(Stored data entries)
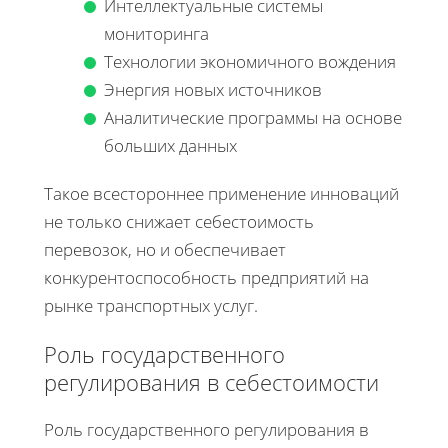
Интеллектуальные системы
мониторинга
Технологии экономичного вождения
Энергия новых источников
Аналитические программы на основе
больших данных
Такое всестороннее применение инноваций
не только снижает себестоимость
перевозок, но и обеспечивает
конкурентоспособность предприятий на
рынке транспортных услуг.
Роль государственного
регулирования в себестоимости
Роль государственного регулирования в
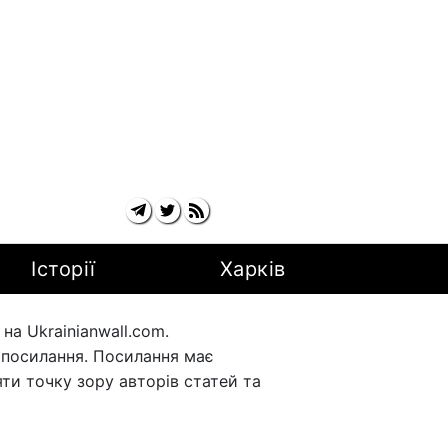
Історії
Харків
а Ukrainianwall.com.
рпосилання. Посилання має
ти точку зору авторів статей та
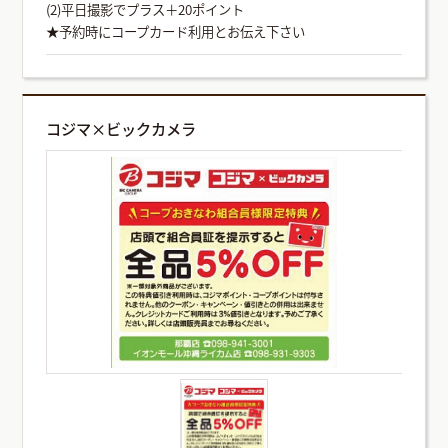
(2)平日撮影でプラス＋20ポイント
★予約時にコープカード利用とお伝え下さい
コジマ×ビックカメラ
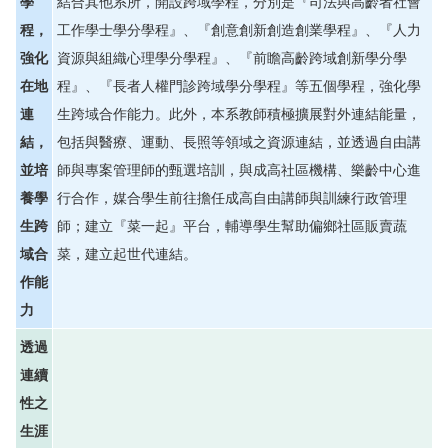
學
結合其他系所，開設跨域學程，分別是『司法與高齡者社會
程，
工作學士學分學程』、『創意創新創造創業學程』、『人力
強化
資源與組織心理學分學程』、『前瞻高齡跨域創新學分學
在地
程』、『長者人權門診跨域學分學程』等五個學程，強化學
連
生跨域合作能力。此外，本系教師積極擴展對外連結能量，
結，
包括與醫療、運動、長照等領域之資源連結，並透過自由講
並培
師與專案管理師的甄選培訓，與成高社區機構、樂齡中心進
養學
行合作，媒合學生前往擔任成高自由講師與訓練行政管理
生跨
師；建立『菜一起』平台，輔導學生幫助偏鄉社區販賣蔬
域合
菜，建立起世代連結。
作能
力
透過
連續
性之
生涯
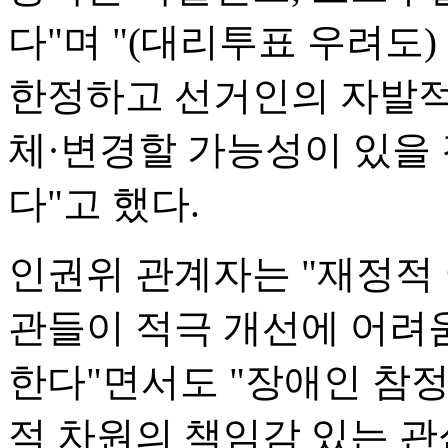
다"며 "(대리투표 우려도
한정하고 선거인의 자발적
체·변경할 가능성이 있을 
다"고 했다.
인권위 관계자는 "재정적
관들이 적극 개선에 어려움
한다"면서도 "장애인 참
적 차원의 책임감 있는 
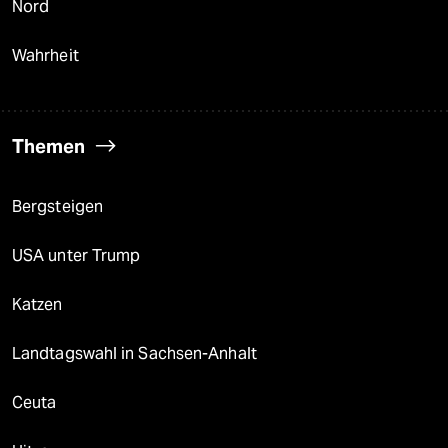
Nord
Wahrheit
Themen
Bergsteigen
USA unter Trump
Katzen
Landtagswahl in Sachsen-Anhalt
Ceuta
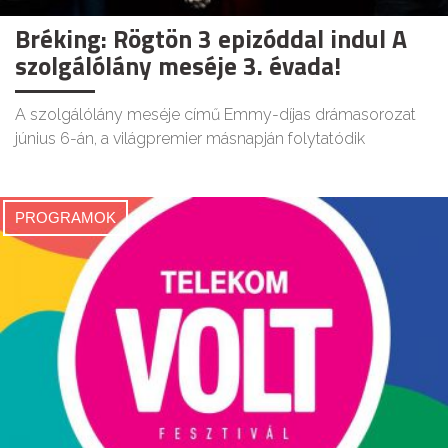
Bréking: Rögtön 3 epizóddal indul A
szolgálólány meséje 3. évada!
A szolgálólány meséje című Emmy-díjas drámasorozat
június 6-án, a világpremier másnapján folytatódik
PROGRAMOK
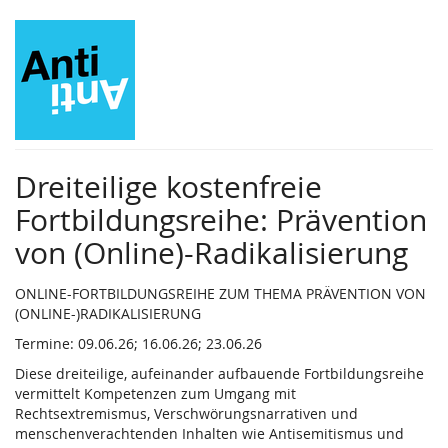
Zum
Haupt-
Inhalt
springen
Dreiteilige kostenfreie
Fortbildungsreihe: Prävention
von (Online)-Radikalisierung
ONLINE-FORTBILDUNGSREIHE ZUM THEMA PRÄVENTION VON
(ONLINE-)RADIKALISIERUNG
Termine: 09.06.26; 16.06.26; 23.06.26
Diese dreiteilige, aufeinander aufbauende Fortbildungsreihe
vermittelt Kompetenzen zum Umgang mit
Rechtsextremismus, Verschwörungsnarrativen und
menschenverachtenden Inhalten wie Antisemitismus und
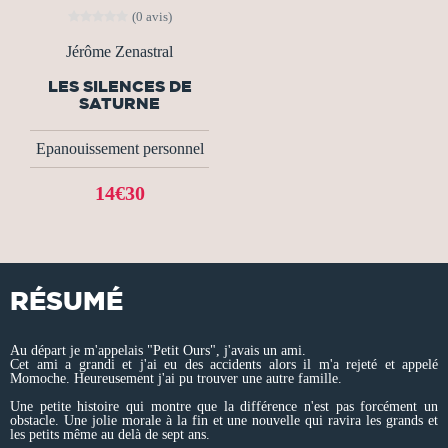
(0 avis)
Jérôme Zenastral
LES SILENCES DE
SATURNE
Epanouissement personnel
14€30
RÉSUMÉ
Au départ je m'appelais "Petit Ours", j'avais un ami.
Cet ami a grandi et j'ai eu des accidents alors il m'a rejeté et appelé
Momoche. Heureusement j'ai pu trouver une autre famille.
Une petite histoire qui montre que la différence n'est pas forcément un
obstacle. Une jolie morale à la fin et une nouvelle qui ravira les grands et
les petits même au delà de sept ans.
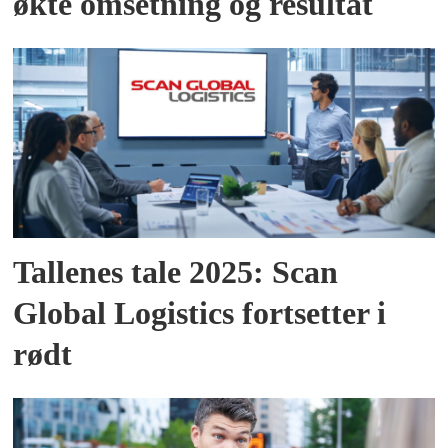
økte omsetning og resultat
Tallenes tale 2025: Scan
Global Logistics fortsetter i
rødt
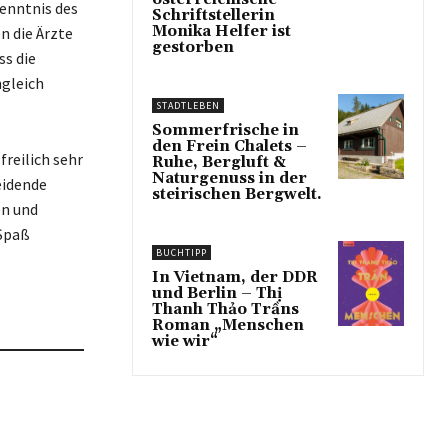
kenntnis des
Schriftstellerin
Monika Helfer ist
n die Ärzte
gestorben
ss die
ngleich
STADTLEBEN
Sommerfrische in
den Frein Chalets –
reilich sehr
Ruhe, Bergluft &
Naturgenuss in der
eidende
steirischen Bergwelt.
en und
 Spaß
BUCHTIPP
In Vietnam, der DDR
und Berlin – Thị
Thanh Thảo Trầns
Roman „Menschen
wie wir“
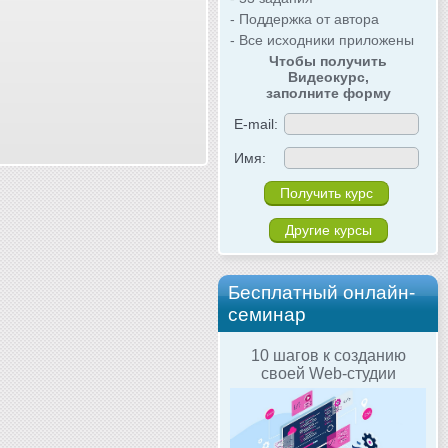
- Поддержка от автора
- Все исходники приложены
Чтобы получить
Видеокурс,
заполните форму
E-mail:
Имя:
Другие курсы
Бесплатный онлайн-
семинар
10 шагов к созданию
своей Web-студии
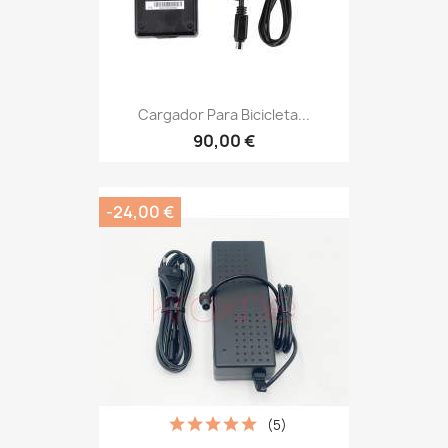
Cargador Para Bicicleta...
90,00 €
-24,00 €
(5)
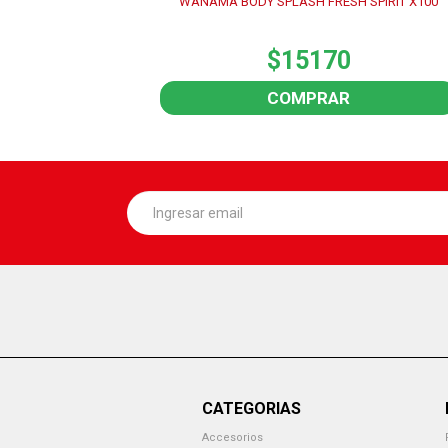
WANAMA BODY SPLASH FRESH SPIRIT X100
$15170
COMPRAR
CATEGORIAS
Accesorios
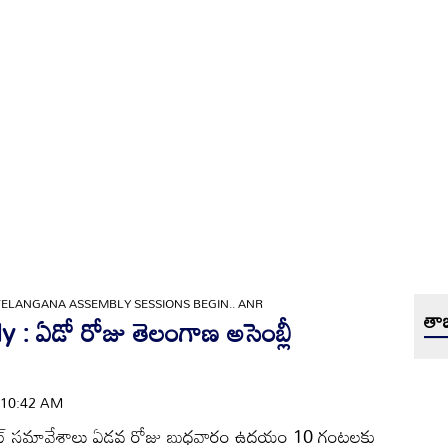
TELANGANA ASSEMBLY SESSIONS BEGIN.. ANR
తాజ
 ఏడో రోజు తెలంగాణ అసెంబ్లీ
 | 10:42 AM
బడ్జెట్ సమావేశాలు ఏడవ రోజు బుధవారం ఉదయం 10 గంటలకు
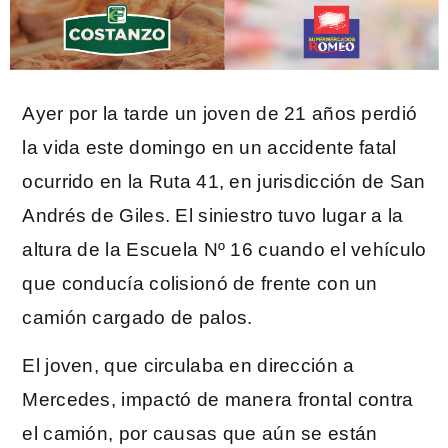
Ayer por la tarde un joven de 21 años perdió
la vida este domingo en un accidente fatal
ocurrido en la Ruta 41, en jurisdicción de San
Andrés de Giles. El siniestro tuvo lugar a la
altura de la Escuela Nº 16 cuando el vehículo
que conducía colisionó de frente con un
camión cargado de palos.
El joven, que circulaba en dirección a
Mercedes, impactó de manera frontal contra
el camión, por causas que aún se están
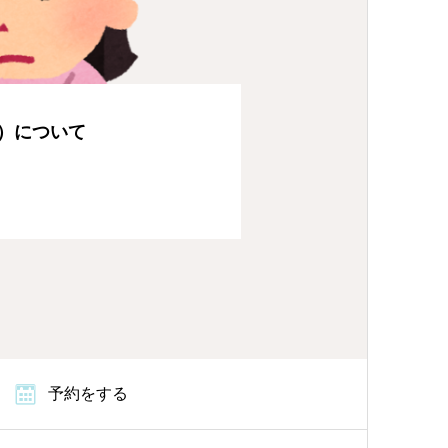
）について
予約をする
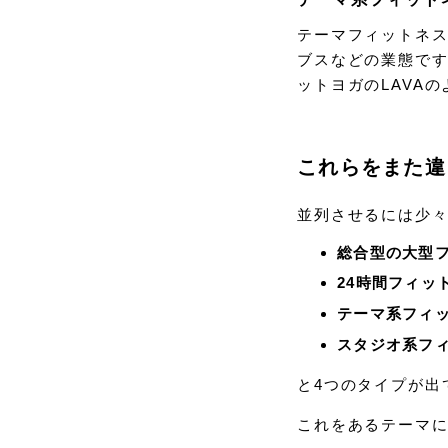
テーマフィットネ
ブスなどの業態で
ットヨガのLAVAの
これらをまた違
並列させるには少
総合型の大型
24時間フィッ
テーマ系フィ
スタジオ系フ
と4つのタイプが出
これをあるテーマに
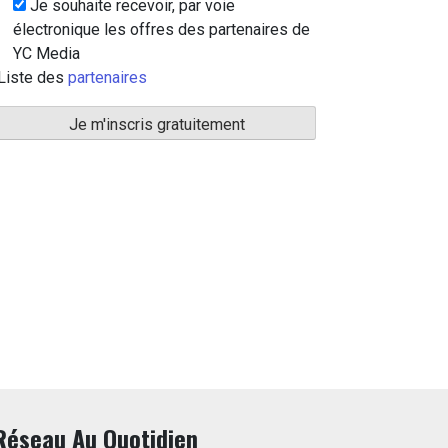
Je souhaite recevoir, par voie
électronique les offres des partenaires de
YC Media
Liste des
partenaires
Réseau Au Quotidien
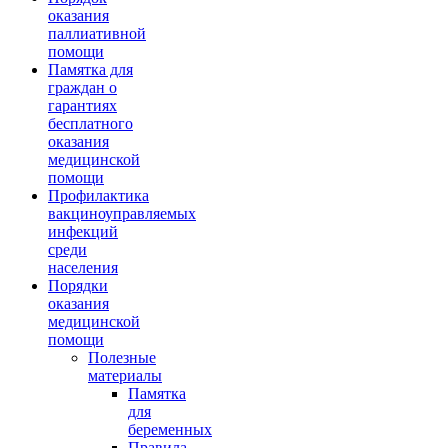
оказания
паллиативной
помощи
Памятка для
граждан о
гарантиях
бесплатного
оказания
медицинской
помощи
Профилактика
вакциноуправляемых
инфекций
среди
населения
Порядки
оказания
медицинской
помощи
Полезные
материалы
Памятка
для
беременных
Правила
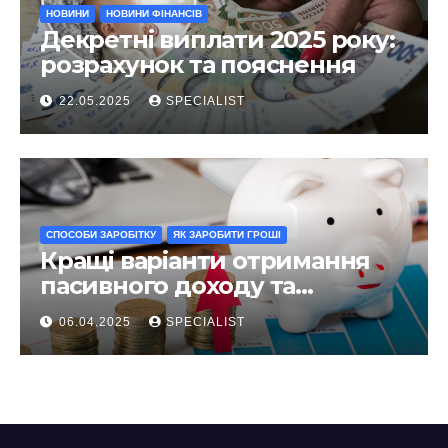
НОВИНИ
НОВИНИ ФІНАНСІВ
Декретні виплати 2025 року:
розрахунок та пояснення
22.05.2025
SPECIALIST
СПОСОБИ ЗАРОБІТКУ
ЯК ЗАРОБИТИ ГРОШІ
Кращі варіанти отримання
пасивного доходу та
інвестування у 2025 році
06.04.2025
SPECIALIST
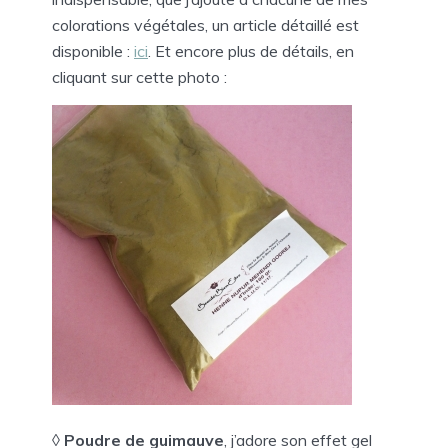
colorations végétales, un article détaillé est
disponible :
ici
. Et encore plus de détails, en
cliquant sur cette photo :
◊
Poudre de guimauve
, j’adore son effet gel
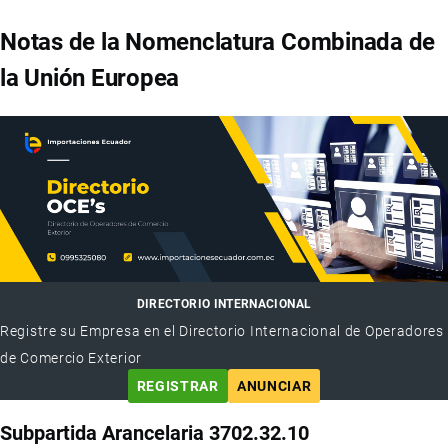
Notas de la Nomenclatura Combinada de
la Unión Europea
DIRECTORIO INTERNACIONAL
Registre su Empresa en el Directorio Internacional de Operadores
de Comercio Exterior
REGISTRAR
ANUNCIAR
Subpartida Arancelaria 3702.32.10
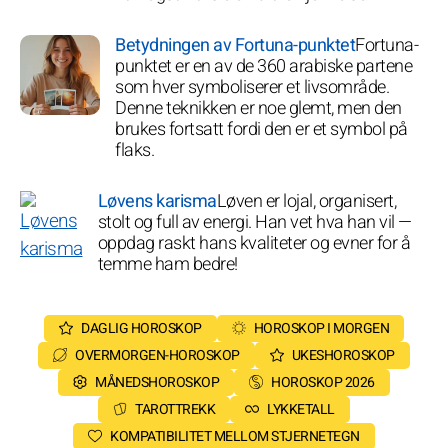
Betydningen av Fortuna-punktet
Fortuna-
punktet er en av de 360 arabiske partene
som hver symboliserer et livsområde.
Denne teknikken er noe glemt, men den
brukes fortsatt fordi den er et symbol på
flaks.
Løvens karisma
Løven er lojal, organisert,
stolt og full av energi. Han vet hva han vil —
oppdag raskt hans kvaliteter og evner for å
temme ham bedre!
DAGLIG HOROSKOP
HOROSKOP I MORGEN
OVERMORGEN-HOROSKOP
UKESHOROSKOP
MÅNEDSHOROSKOP
HOROSKOP 2026
TAROTTREKK
LYKKETALL
KOMPATIBILITET MELLOM STJERNETEGN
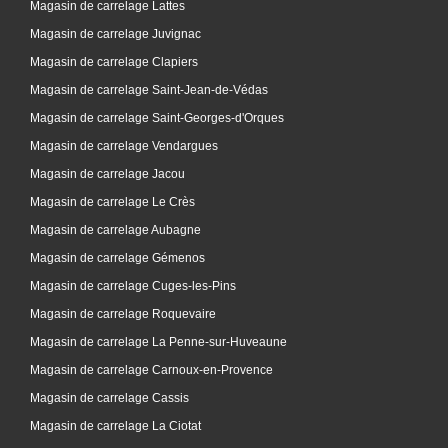
Magasin de carrelage Lattes
Magasin de carrelage Juvignac
Magasin de carrelage Clapiers
Magasin de carrelage Saint-Jean-de-Védas
Magasin de carrelage Saint-Georges-d'Orques
Magasin de carrelage Vendargues
Magasin de carrelage Jacou
Magasin de carrelage Le Crès
Magasin de carrelage Aubagne
Magasin de carrelage Gémenos
Magasin de carrelage Cuges-les-Pins
Magasin de carrelage Roquevaire
Magasin de carrelage La Penne-sur-Huveaune
Magasin de carrelage Carnoux-en-Provence
Magasin de carrelage Cassis
Magasin de carrelage La Ciotat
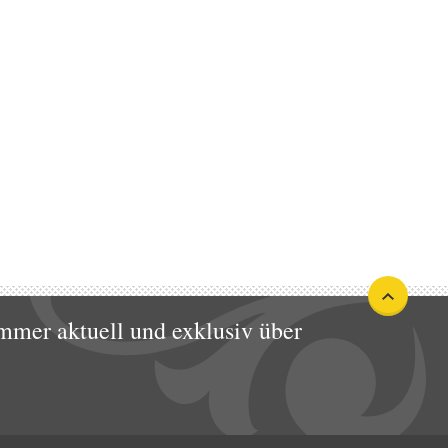
mmer aktuell und exklusiv über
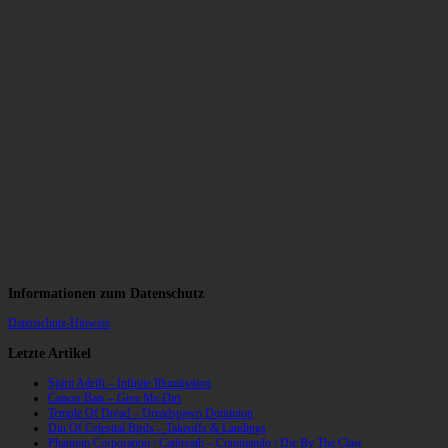
Informationen zum Datenschutz
Datenschutz-Hinweis
Letzte Artikel
Spirit Adrift – Infinite Illumination
Cancer Bats – Give Me Dirt
Temple Of Dread – Dreadspawn Dominion
Din Of Celestial Birds – Takeoffs & Landings
Phantom Corporation / Catbreath – Commando / Die By The Claw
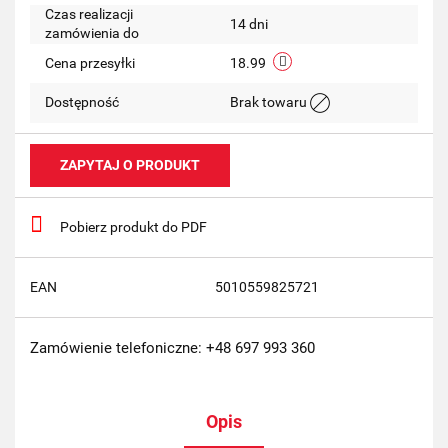
Czas realizacji
14 dni
zamówienia do
Cena przesyłki
18.99
Dostępność
Brak towaru
ZAPYTAJ O PRODUKT
Pobierz produkt do PDF
EAN
5010559825721
Zamówienie telefoniczne: +48 697 993 360
Opis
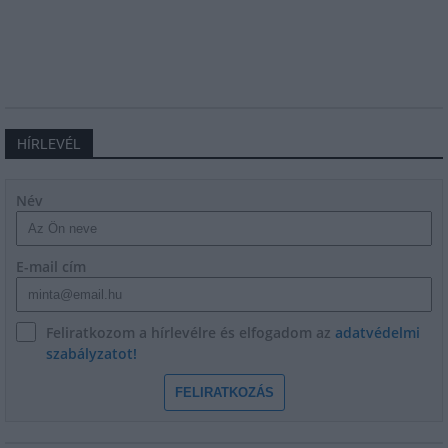
HÍRLEVÉL
Név
E-mail cím
Feliratkozom a hírlevélre és elfogadom az
adatvédelmi
szabályzatot!
FELIRATKOZÁS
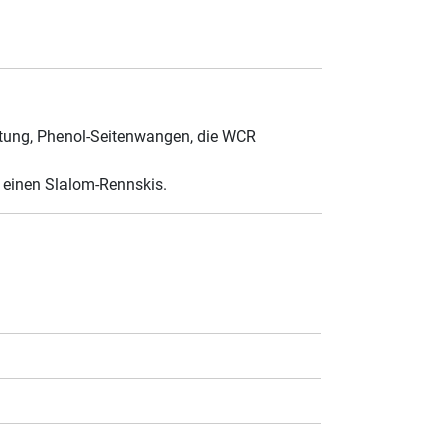
urtung, Phenol-Seitenwangen, die WCR
n einen Slalom-Rennskis.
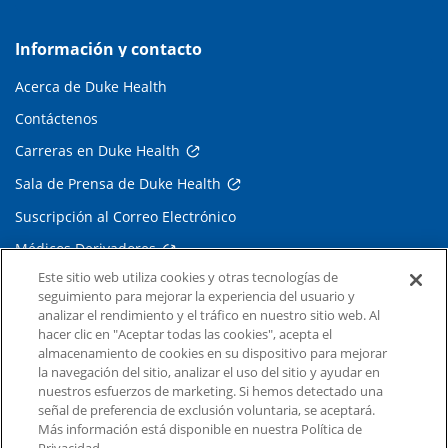
Información y contacto
Acerca de Duke Health
Contáctenos
Carreras en Duke Health
Sala de Prensa de Duke Health
Suscripción al Correo Electrónico
Médicos Derivadores
Este sitio web utiliza cookies y otras tecnologías de
seguimiento para mejorar la experiencia del usuario y
Enlaces relacionados
analizar el rendimiento y el tráfico en nuestro sitio web. Al
hacer clic en "Aceptar todas las cookies", acepta el
Duke Cancer Institute
almacenamiento de cookies en su dispositivo para mejorar
la navegación del sitio, analizar el uso del sitio y ayudar en
Duke Children's
nuestros esfuerzos de marketing. Si hemos detectado una
Duke School of Medicine
señal de preferencia de exclusión voluntaria, se aceptará.
Más información está disponible en nuestra Política de
Duke School of Nursing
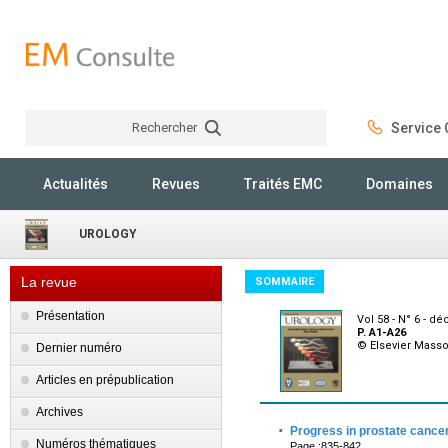
Rechercher
Service C
Rechercher
Actualités
Revues
Traités EMC
Domaines
UROLOGY
La revue
SOMMAIRE
Présentation
Vol 58 - N° 6 - 
P. A1-A26
© Elsevier Mass
Dernier numéro
Articles en prépublication
Archives
·
Progress in prostate cance
Numéros thématiques
Page :835-842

*WHAT TO WORK ON*. Write out nothing but the lines from the one with "Magasin de carrelage La Ciotat" through the last line of the entries, exactly as they stand; pictures are not part of the copy.

*WORKED SOLUTION*.
Magasin de carrelage La Ciotat
mmer aktuell und exklusiv über
Informationen zum Datenschutz
Datenschutz-Hinweis
Letzte Artikel
Spirit Adrift – Infinite Illumination
Cancer Bats – Give Me Dirt
Temple Of Dread – Dreadspawn Dominion
Din Of Celestial Birds – Takeoffs & Landings
Phantom Corporation / Catbreath – Commando / Die By The Claw
Czas realizacji
14 dni
zamówienia do
Cena przesyłki
18.99
Dostępność
Brak towaru
ZAPYTAJ O PRODUKT
Pobierz produkt do PDF
EAN
5010559825721
Zamówienie telefoniczne: +48 697 993 360
Opis
HÍRLEVÉL
Név
E-mail cím
Feliratkozom a hírlevélre és elfogadom az
adatvédelmi
szabályzatot!
FELIRATKOZÁS
urtung, Phenol-Seitenwangen, die WCR
n einen Slalom-Rennskis.
Información y contacto
Acerca de Duke Health
Contáctenos
Carreras en Duke Health
Sala de Prensa de Duke Health
Suscripción al Correo Electrónico
Médicos Derivadores
Este sitio web utiliza cookies y otras tecnologías de
seguimiento para mejorar la experiencia del usuario y
Enlaces relacionados
analizar el rendimiento y el tráfico en nuestro sitio web. Al
hacer clic en "Aceptar todas las cookies", acepta el
Duke Cancer Institute
almacenamiento de cookies en su dispositivo para mejorar
la navegación del sitio, analizar el uso del sitio y ayudar en
Duke Children's
nuestros esfuerzos de marketing. Si hemos detectado una
Duke School of Medicine
señal de preferencia de exclusión voluntaria, se aceptará.
Más información está disponible en nuestra Política de
Duke School of Nursing
Rechercher
Service C
Rechercher
Actualités
Revues
Traités EMC
Domaines
UROLOGY
La revue
SOMMAIRE
Présentation
Vol 58 - N° 6 - 
P. A1-A26
© Elsevier Mass
Dernier numéro
Articles en prépublication
Archives
·
Progress in prostate cance
Numéros thématiques
Page :835-842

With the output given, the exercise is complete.